Currently there are two groups working on solving the mystery of elastin's structure and each group has purposed models which share some similarities but also have some differences. The First group is the Birmingham (U.S.A.) group, on the basis of extensive studies on synthetic poly(VPGVG), a repeating sequence of elastin, introduced a structural model supporting a new mechanism of elasticity. With Urry’s model of poly(VPGVG), there is one type II β-turn per pentameric unit with PG at the corner of the bend and a 4→1 hydrogen bond connecting the carboxyl group of the first valine to the amine group of the fourth valine along the sequence. The repetition of this conformational unit gives rise to a helical arrangement called the β-spiral. The β-turns act as spacers between the turns of the spiral. In Tamburro’s model, non-recurring, isolated type II β-turns are proposed for (GXGGX) repeating sequences. These have XG or GG segments at the corners with 4→1 hydrogen bonds connecting the first and the fourth glycine or the second and fifth X residue, respectively.
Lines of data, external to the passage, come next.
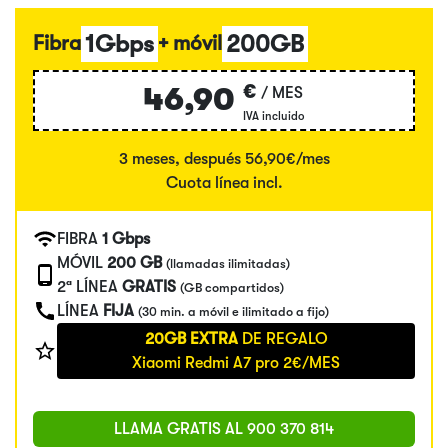
1Gbps
200GB
Fibra
+ móvil
€
46,90
/ MES
IVA incluido
3 meses, después 56,90€/mes
Cuota línea incl.
FIBRA
1 Gbps
MÓVIL
200 GB
(llamadas ilimitadas)
2ª LÍNEA
GRATIS
(GB compartidos)
LÍNEA
FIJA
(30 min. a móvil e ilimitado a fijo)
20GB EXTRA
DE REGALO
Xiaomi Redmi A7 pro 2€/MES
LLAMA GRATIS AL
900 370 814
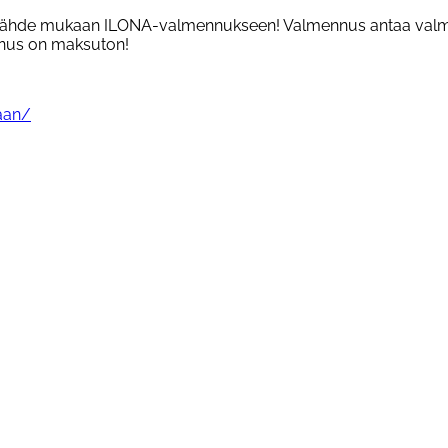
sä? Lähde mukaan ILONA-valmennukseen! Valmennus antaa valm
ennus on maksuton!
aaan/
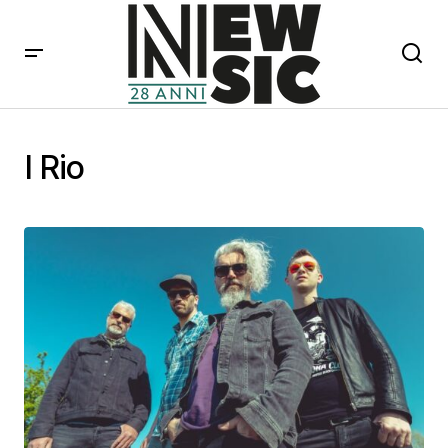
I Rio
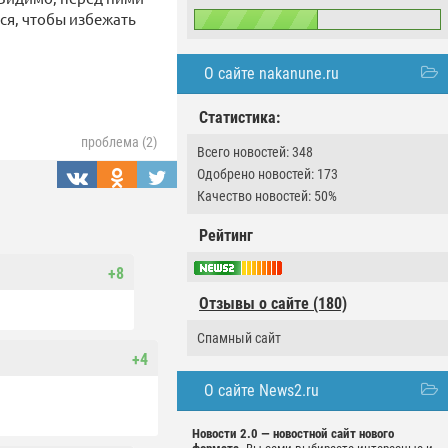
ся, чтобы избежать
О сайте nakanune.ru
Статистика:
проблема (2)
Всего новостей: 348
Одобрено новостей: 173
Качество новостей: 50%
Рейтинг
+8
Отзывы о сайте (180)
Спамный сайт
+4
О сайте News2.ru
Новости 2.0 — новостной сайт нового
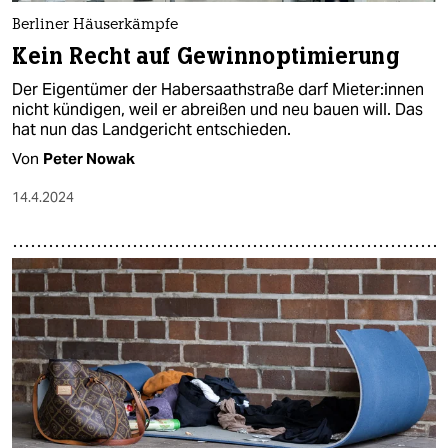
Berliner Häuserkämpfe
Kein Recht auf Gewinnoptimierung
Der Eigentümer der Habersaathstraße darf Mie­te­r:in­nen
nicht kündigen, weil er abreißen und neu bauen will. Das
hat nun das Landgericht entschieden.
Von
Peter Nowak
14.4.2024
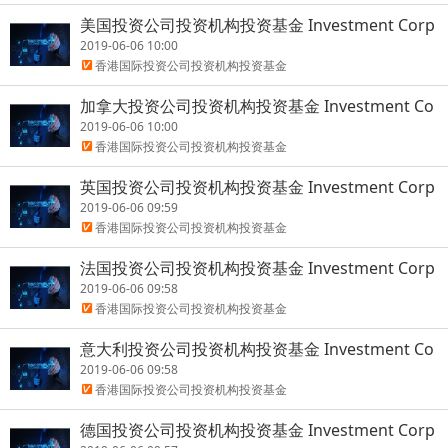
美国投资公司投资机构投资基金 Investment Corp
orations/Investment Institutions/Investment f
2019-06-06 10:00
oundations
香港国际投资公司投资机构投资基金
加拿大投资公司投资机构投资基金 Investment Co
rporations/Investment Institutions/Investment
2019-06-06 10:00
foundations
香港国际投资公司投资机构投资基金
英国投资公司投资机构投资基金 Investment Corp
orations/Investment Institutions/Investment f
2019-06-06 09:59
oundations
香港国际投资公司投资机构投资基金
法国投资公司投资机构投资基金 Investment Corp
orations/Investment Institutions/Investment f
2019-06-06 09:58
oundations
香港国际投资公司投资机构投资基金
意大利投资公司投资机构投资基金 Investment Co
rporations/Investment Institutions/Investment
2019-06-06 09:58
foundations
香港国际投资公司投资机构投资基金
德国投资公司投资机构投资基金 Investment Corp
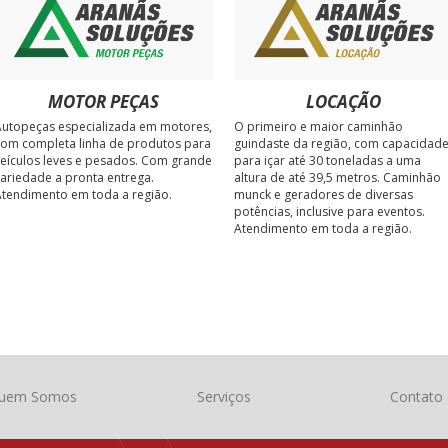
MOTOR PEÇAS
LOCAÇÃO
utopeças especializada em motores,
O primeiro e maior caminhão
om completa linha de produtos para
guindaste da região, com capacidad
eículos leves e pesados. Com grande
para içar até 30 toneladas a uma
ariedade a pronta entrega.
altura de até 39,5 metros. Caminhão
tendimento em toda a região.
munck e geradores de diversas
potências, inclusive para eventos.
Atendimento em toda a região.
uem Somos
Serviços
Contato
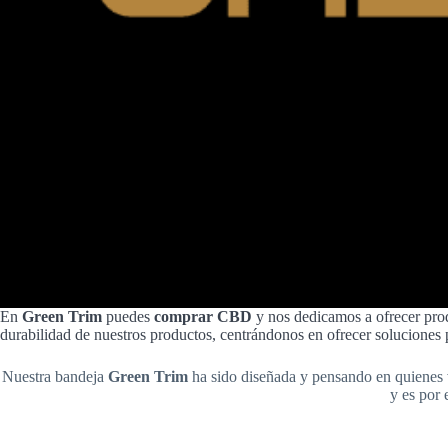
En
Green Trim
puedes
comprar CBD
y nos dedicamos a ofrecer prod
durabilidad de nuestros productos, centrándonos en ofrecer soluciones pr
Nuestra bandeja
Green Trim
ha sido diseñada y pensando en quienes v
y es por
Due to the fact that G substitutes for P, the turns are rather labile and, therefore, can interconvert giving rise to dynamical β-turns sliding (Fig. 2) along the chain. Thus, a regular array of β-turns (the Urry β-spiral) cannot be stable enough for these sequences, and the polypeptide chain is freely fluctuating.
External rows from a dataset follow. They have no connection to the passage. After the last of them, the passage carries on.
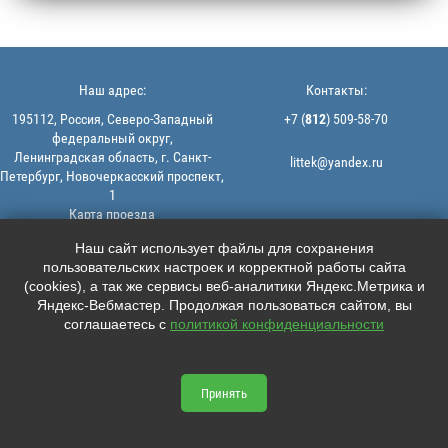
Наш адрес:
Контакты:
195112, Россия, Северо-Западный
+7 (
812
) 509-58-70
федеральный округ,
Ленинградская область, г. Санкт-
littek@yandex.ru
Петербург, Новочеркасский проспект,
1
Карта проезда
Мы в соцсетях:
© 2013-2026 | ООО "ЛИТТЕК" -
Наш сайт использует файлы для сохранения
производство и продажа РТИ
пользовательских настроек и корректной работы сайта





ИНН: 7806523560 | ОГРН:
(cookies), а так же сервисы веб-аналитики Яндекс.Метрика и
1147847126162
Яндекс-Вебмастер. Продолжая пользоваться сайтом, вы
Политика конфиденциальности |
соглашаетесь с
политикой конфиденциальности
Пользовательское соглашение
Информация на сайте не является
офертой.
Принять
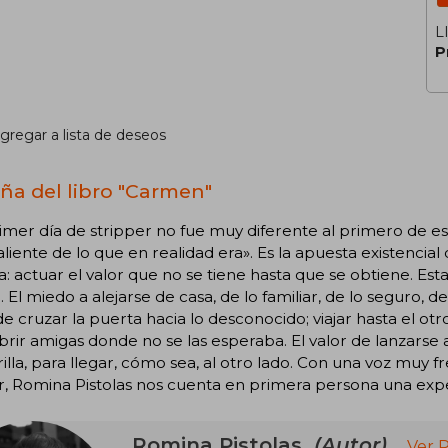
L
P
gregar a lista de deseos
ña del libro "Carmen"
imer día de stripper no fue muy diferente al primero de e
liente de lo que en realidad era». Es la apuesta existencial
ia: actuar el valor que no se tiene hasta que se obtiene. Es
 El miedo a alejarse de casa, de lo familiar, de lo seguro, de
de cruzar la puerta hacia lo desconocido; viajar hasta el 
rir amigas donde no se las esperaba. El valor de lanzarse a
rilla, para llegar, cómo sea, al otro lado. Con una voz muy 
 Romina Pistolas nos cuenta en primera persona una experie
Romina Pistolas
(Autor)
Ver 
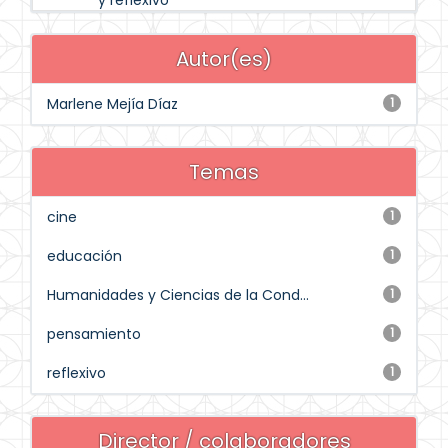
y reflexivo
Autor(es)
Marlene Mejía Díaz
1
Temas
cine
1
educación
1
Humanidades y Ciencias de la Cond...
1
pensamiento
1
reflexivo
1
Director / colaboradores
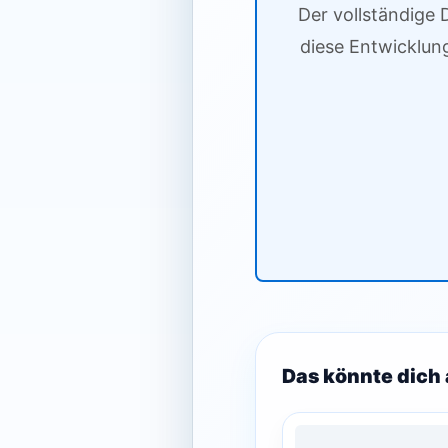
Der vollständige 
diese Entwicklun
Das könnte dich 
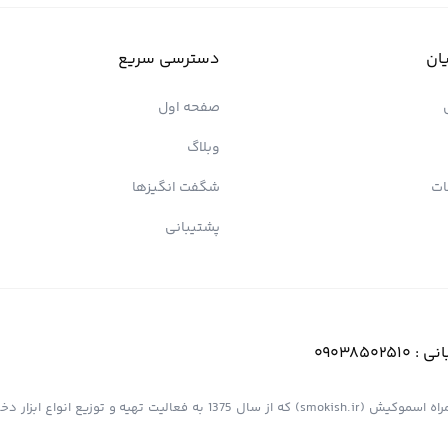
ان
دسترسی سریع
صفحه اول
وبلاگ
ات
شگفت انگیزها
پشتیبانی
انی :
09038502510
فروشگاه اینترنتی کیش پیپ (اسموپیپ) به عنوان یک از مجموعه های همراه اسموکیش (smokish.ir) که از سال 1375 به فعالی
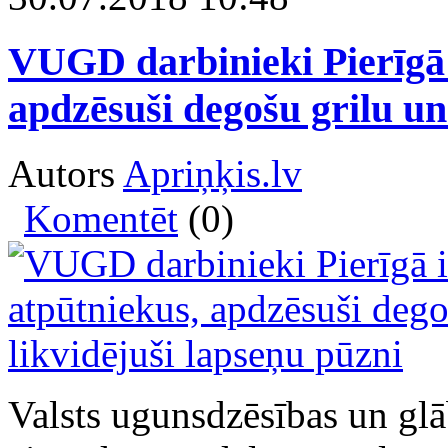
VUGD darbinieki Pierīgā 
apdzēsuši degošu grilu un
Autors
Apriņķis.lv
Komentēt
(0)
Valsts ugunsdzēsības un gl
It is important to note that both models describe and apply to different region of elastin. Also, although differing in many ways, both models present a common conformational feature, that is the presence of type II β-turns. However, the dynamic aspects are different and must be viewed differently in regards to the elasticity of the protein. In particular, Tamburro and coworkers have recently studied, through theoretical simulations, the dynamics of GG containing sequences. Using both vacuo and aqueous solution, they attempted to correlate the obtained results with experimental data from classical spectroscopic methods. The experimental approach has been applied to synthetic fragments of the protein comprising di-, tri-, penta-, octa-, deca-, pentadecapeptides, and some of their polycondensation products. The results revealed the presence of two main families of conformers, folded or quasi-folded structures: type I and type II β-turns, γ-turns, half turns; and extended or quasi extended structures: β-sheets, polyproline II conformation. These structures are dynamically interchanging among themselves and also, as in the case of the β-turns, sliding along the chain (Fig. 2), as confirmed by molecular dynamics simulations.
Function
The only function of elastin, that is currently known, is to provide elasticity to cells and the surrounding tissue. It is able to do this through its very flexible, stretchable, and when required rigid structure. Elastin is found in the extracellular matrix where it interacts with other molecules and other proteins, such as fibrin and collagen.
Disease
Deletions and mutations in the gene that encodes for elastin can result in supraventricular aortic stenosis, and autosomal dominant cutis laxa. Other disorders that are associated with defects in elastin are Marfan's Snydrome and emphysema, which is caused by an α1-antitrypsin deficiency.